頚椎椎間板ヘルニア及びそれに伴う神経根症と診断され、保存的に加療されています。
誘発テスト
スパーリングテスト・・・神経根障害を調べるテストで、痛みの増強や痺れの放散を誘発します。
頚椎椎間板ヘルニアの治療は?
保存療法で改善しない場合や、症状がひどい場合には、手術療法が検討されます。
それぞれについて説明します。
保存療法
- 薬物療法(NSAIDs・筋弛緩薬・ビタミンB12製剤)
- 頚椎カラー装着(コルセット)
- 牽引療法
- 神経ブロック
- 物理療法
- ストレッチ
などの方法があります。
手術療法
進行の抑制や症状の軽減を目的とし、
- 頚椎前方除圧固定術
- 頚椎椎弓部分切除術
などが行われます。
頚椎前方除圧固定術
頚椎の前方(喉)からの手術で、椎体を削り、神経の圧迫を取り除きます。
そこに、骨(骨盤から採取)や金属製のケージなどを補充して固定する方法です。
術後は、ベット上安静・頚椎のカラー固定が必要で、3週間ほど装着する必要があります。
頚椎椎弓部分切除術
縦割式もしくは、片開き式によって椎弓に切り込みを入れて開き、そこに骨(人工骨・患者自身の骨)を入れて脊柱管を広げて圧迫を取り除く方法です。

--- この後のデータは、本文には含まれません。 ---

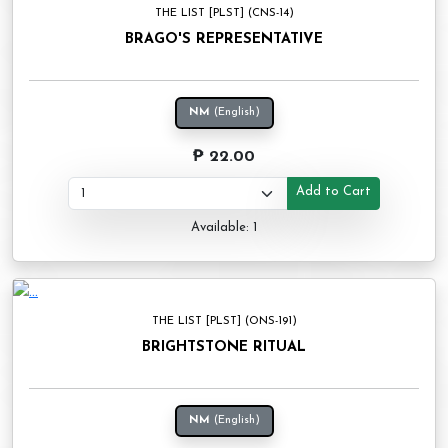
THE LIST [PLST] (CNS-14)
BRAGO'S REPRESENTATIVE
NM
(English)
₱ 22.00
Add to Cart
Available: 1
THE LIST [PLST] (ONS-191)
BRIGHTSTONE RITUAL
NM
(English)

頚椎前方除圧固定術と同様に、安静や頚椎カラーでの固定が必要となります。
骨が完全につくまでは、個人差がありますが、2〜3ヶ月ほどかかり、その間、無理な動きを避けることが重要です。
参考文献:整形外科疾患ビジュアルブック P258・259
参考文献:全部見えるスーパービジュアル整形外科疾患 P299・300
最後に
- 頚椎椎間板ヘルニアは、頚部の椎間板組織が繊維輪断裂部から脱出したもの
- 頚部のこり・不快感・疼痛・運動制限の他、進行すると脊髄症状や神経根症状が現れる
- 加齢・スポーツ・重労働・外傷が原因となる
- 臨床所見の他、X線検査、MRI検査、誘発テストを行い診断
- MRI検査が有用
- 保存療法で改善しない場合や、症状がひどい場合には、手術療法が検討
初期であれば、保存療法で改善される例も多くあります。
手術後の回復には個人差がありますが、仕事や学業の復帰ができるまでに回復するには、1〜2ヶ月ほどかかる場合が多くあります。